Fig. 2

Propranolol dose-response effects on NK cells phenotype, activation, and regulatory receptor expression. Expanded NK cells were treated with increasing concentrations of propranolol (0, 10, 20, 50, 100, or 200 ng/mL) in the absence or presence of an inflammatory stimulus (PMA plus ionomycin, brefeldin A, and monensin). (A) Total NK cells (CD3⁻CD56⁺). (B,C) Cytotoxic (CD56^dimCD16^bright) and effector (CD56^brightCD16^dim) subset. (D–F) Activation (CD38), differentiation (CD57), and degranulation (CD107a) markers. (G) Senescence marker KLRG1. (H–J) Regulatory receptors LAG-3, NKG2A, and NKG2D. (K–L) Immune-exhaustion markers PD-1 and TIM-3. Data are presented as mean ± SEM from n = 4 untrained and n = 5 endurance-trained donors. * P < 0.05 versus untreated control; & P < 0.05 versus PMA; # P < 0.05 between PMA-stimulated and unstimulated at the same dose.

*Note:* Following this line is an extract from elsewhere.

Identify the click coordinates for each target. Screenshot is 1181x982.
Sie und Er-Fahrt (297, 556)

All comparisons were determined using Bonferroni post hoc tests following a significant interaction effect detected by two-way ANOVA. CD, cluster of differentiation; KLRG1, killer cell lectin-like receptor subfamily G member 1; LAG-3, lymphocyte-activation gene 3; NK, natural killer; NKG2A, natural killer group 2, member A; NKG2D, natural killer group 2, member D; PD-1, programmed death-1; PMA, phorbol 12-myristate 13-acetate; TIM-3, T-cell immunoglobulin and mucin-domain containing-3.